» **HOW TO COMPLETE THIS TASK**:
All of the entries should be restated word for word, but without their pictures.

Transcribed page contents
========================================

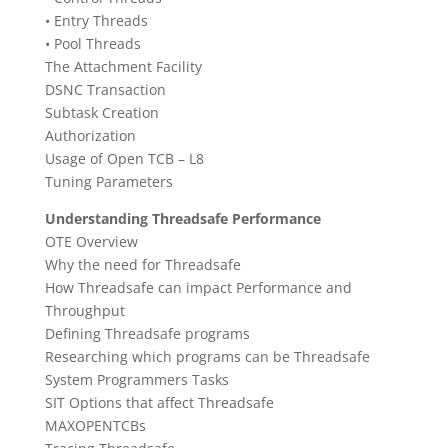
• Entry Threads
• Pool Threads
The Attachment Facility
DSNC Transaction
Subtask Creation
Authorization
Usage of Open TCB – L8
Tuning Parameters
Understanding Threadsafe Performance
OTE Overview
Why the need for Threadsafe
How Threadsafe can impact Performance and
Throughput
Defining Threadsafe programs
Researching which programs can be Threadsafe
System Programmers Tasks
SIT Options that affect Threadsafe
MAXOPENTCBs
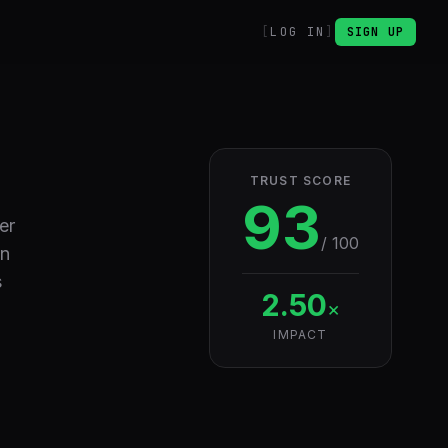
LOG IN
SIGN UP
TRUST SCORE
93
er
/ 100
in
s
2.50
×
IMPACT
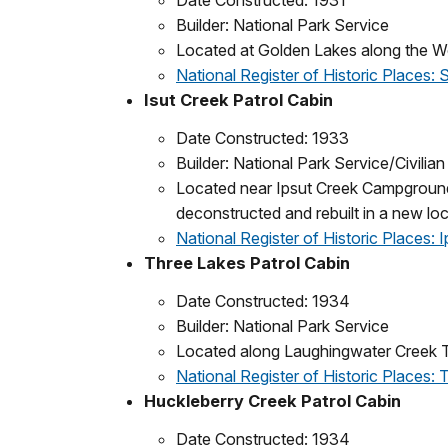
Date Constructed: 1931
Builder: National Park Service
Located at Golden Lakes along the Wo
National Register of Historic Places: 
Isut Creek Patrol Cabin
Date Constructed: 1933
Builder: National Park Service/Civili
Located near Ipsut Creek Campground 
deconstructed and rebuilt in a new l
National Register of Historic Places: 
Three Lakes Patrol Cabin
Date Constructed: 1934
Builder: National Park Service
Located along Laughingwater Creek Tr
National Register of Historic Places:
Huckleberry Creek Patrol Cabin
Date Constructed: 1934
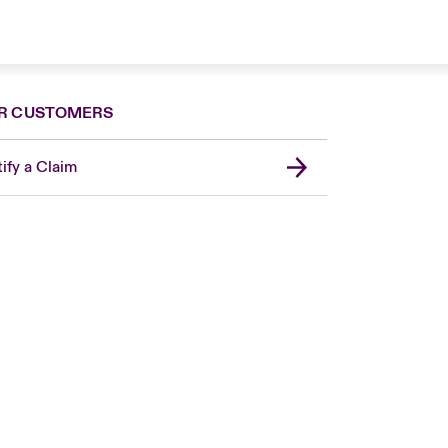
R CUSTOMERS
ify a Claim
Canada (French)
London Market
United Kingdom
USA
Asia Pacific
Europe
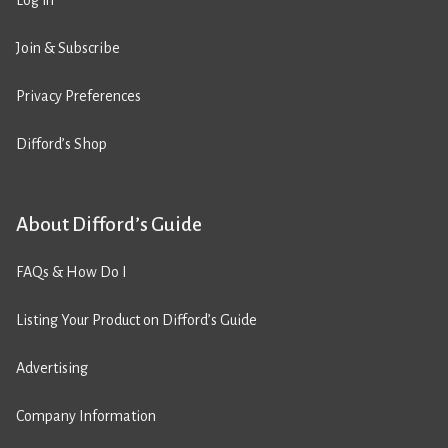
Log in
Join & Subscribe
Privacy Preferences
Difford’s Shop
About Difford’s Guide
FAQs & How Do I
Listing Your Product on Difford’s Guide
Advertising
Company Information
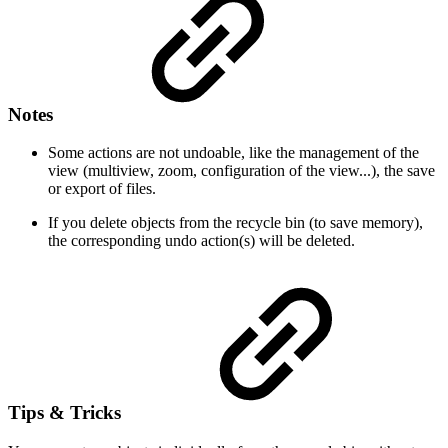
Notes
Some actions are not undoable, like the management of the
view (multiview, zoom, configuration of the view...), the save
or export of files.
If you delete objects from the recycle bin (to save memory),
the corresponding undo action(s) will be deleted.
Tips & Tricks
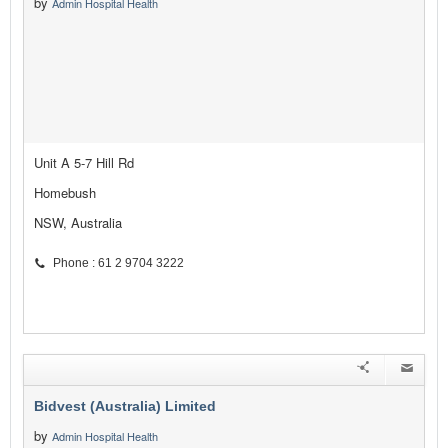
by
Admin Hospital Health
Unit A 5-7 Hill Rd
Homebush
NSW, Australia
Phone : 61 2 9704 3222
Bidvest (Australia) Limited
by
Admin Hospital Health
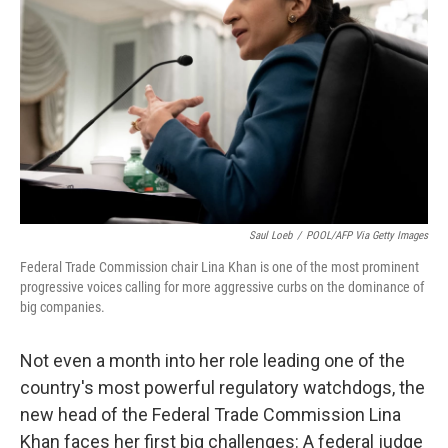
o
r
I
k
n
Saul Loeb
/
POOL/AFP Via Getty Images
Federal Trade Commission chair Lina Khan is one of the most prominent
progressive voices calling for more aggressive curbs on the dominance of
big companies.
Not even a month into her role leading one of the
country's most powerful regulatory watchdogs, the
new head of the Federal Trade Commission Lina
Khan faces her first big challenges: A federal judge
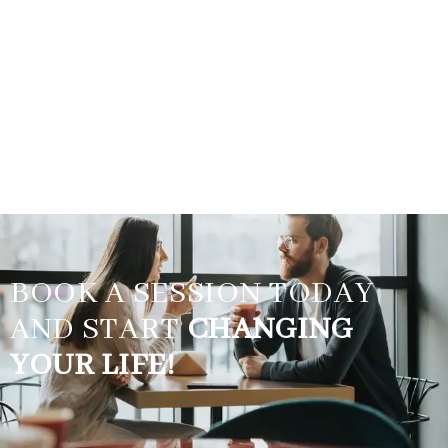
BOOK A SESSION TODAY
AND START
CHANGING
YOUR LIFE!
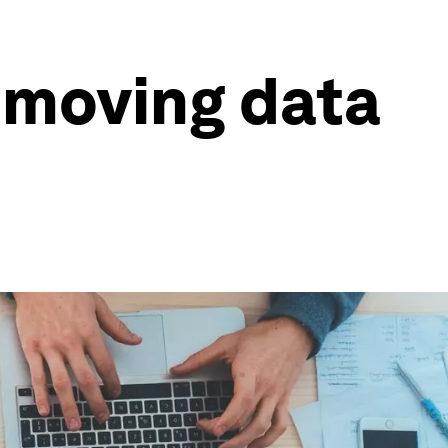
 moving data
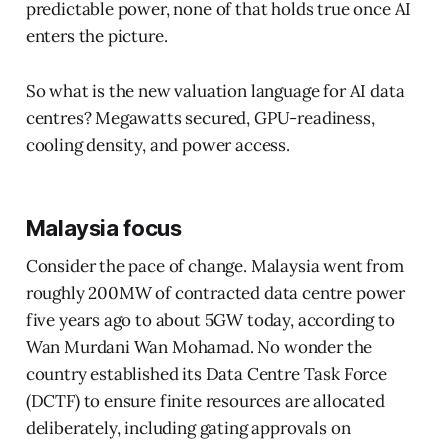
predictable power, none of that holds true once AI
enters the picture.
So what is the new valuation language for AI data
centres? Megawatts secured, GPU-readiness,
cooling density, and power access.
Malaysia focus
Consider the pace of change. Malaysia went from
roughly 200MW of contracted data centre power
five years ago to about 5GW today, according to
Wan Murdani Wan Mohamad. No wonder the
country established its Data Centre Task Force
(DCTF) to ensure finite resources are allocated
deliberately, including gating approvals on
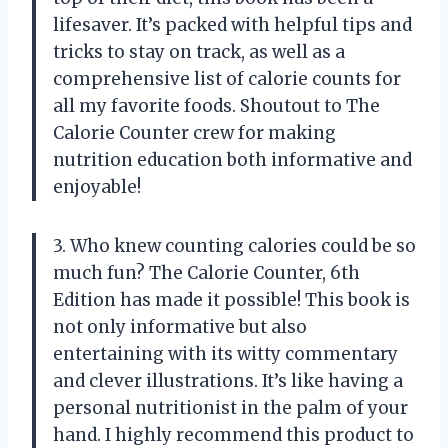
lifesaver. It’s packed with helpful tips and
tricks to stay on track, as well as a
comprehensive list of calorie counts for
all my favorite foods. Shoutout to
The
Calorie Counter crew
for making
nutrition education both informative and
enjoyable!
3. Who knew counting calories could be so
much fun? The Calorie Counter, 6th
Edition has made it possible! This book is
not only informative but also
entertaining with its witty commentary
and clever illustrations. It’s like having a
personal nutritionist in the palm of your
hand. I highly recommend this product to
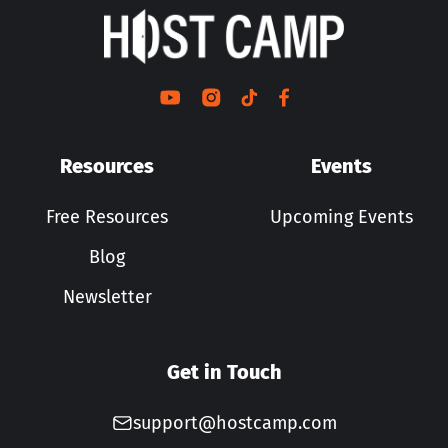
Resources
Events
Free Resources
Upcoming Events
Blog
Newsletter
Get in Touch
support@hostcamp.com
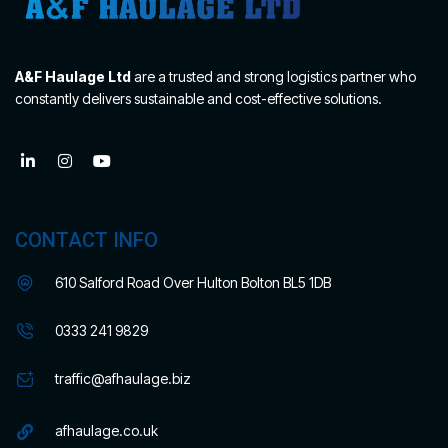
A&F Haulage Ltd
are a trusted and strong logistics partner who
constantly delivers sustainable and cost-effective solutions.
CONTACT INFO
610 Salford Road Over Hulton Bolton BL5 1DB
0333 241 9829
traffic@afhaulage.biz
afhaulage.co.uk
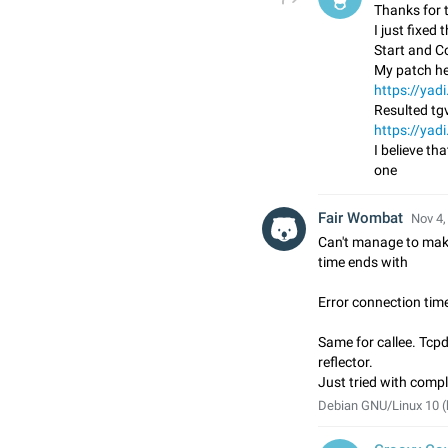
Thanks for t
I just fixed
Start and C
My patch he
https://ya
Resulted tgv
https://ya
I believe tha
one
Fair Wombat
Nov 4,
Can't manage to make
time ends with
Error connection tim
Same for callee. Tcp
reflector.
Just tried with comple
Debian GNU/Linux 10 (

========================================

» **RESPONSE AREA**:
• Entry Threads
• Pool Threads
The Attachment Facility
DSNC Transaction
Subtask Creation
Authorization
Usage of Open TCB – L8
Tuning Parameters
Understanding Threadsafe Performance
OTE Overview
Why the need for Threadsafe
How Threadsafe can impact Performance and
Throughput
Defining Threadsafe programs
Researching which programs can be Threadsafe
System Programmers Tasks
SIT Options that affect Threadsafe
MAXOPENTCBs
LOG IN
SIGN UP
TRUST SCORE
93
er
/ 100
in
s
2.50
×
IMPACT
Date Constructed: 1931
Builder: National Park Service
Located at Golden Lakes along the Wo
National Register of Historic Places: 
Isut Creek Patrol Cabin
Date Constructed: 1933
Builder: National Park Service/Civili
Located near Ipsut Creek Campground 
deconstructed and rebuilt in a new l
National Register of Historic Places: 
Three Lakes Patrol Cabin
Date Constructed: 1934
Builder: National Park Service
Located along Laughingwater Creek Tr
National Register of Historic Places:
Huckleberry Creek Patrol Cabin
Date Constructed: 1934
R CUSTOMERS
ify a Claim
Canada (French)
London Market
United Kingdom
USA
Asia Pacific
Europe
Log in
Join & Subscribe
Privacy Preferences
Difford’s Shop
About Difford’s Guide
FAQs & How Do I
Listing Your Product on Difford’s Guide
Advertising
Company Information
Notes
Some actions are not undoable, like the management of the
view (multiview, zoom, configuration of the view...), the save
or export of files.
If you delete objects from the recycle bin (to save memory),
the corresponding undo action(s) will be deleted.
Tips & Tricks
by
Admin Hospital Health
Unit A 5-7 Hill Rd
Homebush
NSW, Australia
Phone : 61 2 9704 3222
Bidvest (Australia) Limited
by
Admin Hospital Health
o
r
I
k
n
Saul Loeb
/
POOL/AFP Via Getty Images
Federal Trade Commission chair Lina Khan is one of the most prominent
progressive voices calling for more aggressive curbs on the dominance of
big companies.
Not even a month into her role leading one of the
country's most powerful regulatory watchdogs, the
new head of the Federal Trade Commission Lina
Khan faces her first big challenges: A federal judge
BOOK A SESSION TODAY
AND START
CHANGING
YOUR LIFE!
 moving data
predictable power, none of that holds true once AI
enters the picture.
So what is the new valuation language for AI data
centres? Megawatts secured, GPU-readiness,
cooling density, and power access.
Malaysia focus
Consider the pace of change. Malaysia went from
roughly 200MW of contracted data centre power
five years ago to about 5GW today, according to
Wan Murdani Wan Mohamad. No wonder the
country established its Data Centre Task Force
(DCTF) to ensure finite resources are allocated
deliberately, including gating approvals on
lifesaver. It’s packed with helpful tips and
tricks to stay on track, as well as a
comprehensive list of calorie counts for
all my favorite foods. Shoutout to
The
Calorie Counter crew
for making
nutrition education both informative and
enjoyable!
3. Who knew counting calories could be so
much fun? The Calorie Counter, 6th
Edition has made it possible! This book is
not only informative but also
entertaining with its witty commentary
and clever illustrations. It’s like having a
personal nutritionist in the palm of your
hand. I highly recommend this product to
Resources
Events
Free Resources
Upcoming Events
Blog
Newsletter
Get in Touch
support@hostcamp.com
A&F Haulage Ltd
are a trusted and strong logistics partner who
constantly delivers sustainable and cost-effective solutions.
CONTACT INFO
610 Salford Road Over Hulton Bolton BL5 1DB
0333 241 9829
traffic@afhaulage.biz
afhaulage.co.uk
Thanks for t
I just fixed
Start and C
My patch he
https://ya
Resulted tgv
https://ya
I believe tha
one
Fair Wombat
Nov 4,
Can't manage to make
time ends with
Error connection tim
Same for callee. Tcp
reflector.
Just tried with comple
Debian GNU/Linux 10 (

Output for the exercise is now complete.